What words of consolation can be offered to a mother, still recovering from her own wounds, who is mourning the murder of her husband and two of her children?

What words can be used to describe the courage of Mrs. Michal Salomon, the almanah of Elad, Hy”d, who maintained her composure under the most terrifying circumstances and, amid the mayhem, rushed her children to safety in an upstairs bedroom?

What can we tell the young orphans, who are suddenly bereft of their beloved father, grandfather and aunt?

We cannot possibly console them. Only Hakadosh Baruch Hu can.

***

These are days of deep mourning, as we weep over the Churban of the Beis Hamikdash and the galus of our nation, as well as the many personal tragedies that have had such devastating consequences for so many individuals.

It is a time to weep; it is also a time to fortify our shattered hearts with emunah and cleave to Hashem. For it is precisely now, during these nine days of mourning, that is a most opportune time for introspection, inspiration, and strengthening our unbreakable bond with our Creator.

Shabbos Chazon is not the only Shabbos named after its haftarah. Shabbos Nachamu and Shabbos Shuvah are two others. But there is a key difference.

In the case of the other two Shabbosos, the name is not only the first word of the haftarah; it also sums up the point of the entire haftarah and, by extension, the essence of that Shabbos.
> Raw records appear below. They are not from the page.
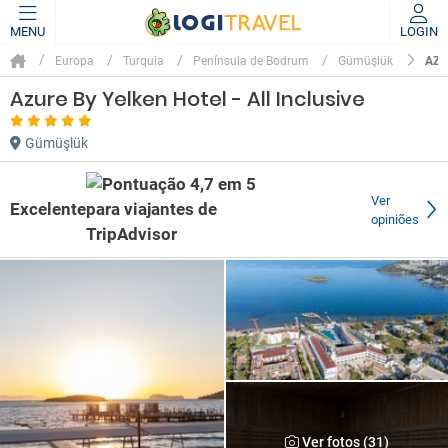
MENU
LOGIN
AZU
Europa
Turquia
Península de Bodrum
Gümüşlük
Azure By Yelken Hotel - All Inclusive
Gümüşlük
Ver
Excelente
opiniões
Ver fotos (31)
The Shabbos between Rosh Hashanah and Yom Kippur is a Shabbos of teshuvah, and the Shabbos after Tishah B’Av is a Shabbos of consolation.

In contrast, “Chazon Yeshayahu — the Vision of Yeshayahu” — are the opening words of a haftarah that deals primarily with reprimand rather than prophecy for the future. Hence, a question: Why indeed is this Shabbos called Shabbos Chazon, the Shabbos of Vision?

Writing in the Warsaw ghetto amidst indescribable torment and after enduring unspeakable suffering, Harav Klonymus Kalman Shapira, the Piaseczner Rebbe, Hy”d, offered a most powerful explanation.

He gave the classic parable of a child who must undergo a painful operation. The father is well aware that it is for his son’s benefit, but still, he cannot bear to watch his son’s pain. For when he actually witnesses the pain he cannot focus on the fact that it is for his son’s benefit; all he feels is the pain of his son that he sees before his eyes.

There is, of course, a compelling reason for all our suffering, yet when Hashem “sees” — so to speak — our pain, he is overcome with rachmanus for His beloved children. The Shabbos before Tishah B’Av is a time of chazon, of vision, when Hashem sees our pain and is filled with mercy.

It is particularly moving that this is the last known dvar Torah that the Rebbe succeeded in writing down before he was killed al kiddush Hashem more than a year later.

In the merit of all the kedoshim of all the generations, in the merit of the very fact that despite all we have endured, Klal Yisrael still cleaves to Hashem, may Hakadosh Baruch Hu “see” our anguish and redeem us speedily in our days.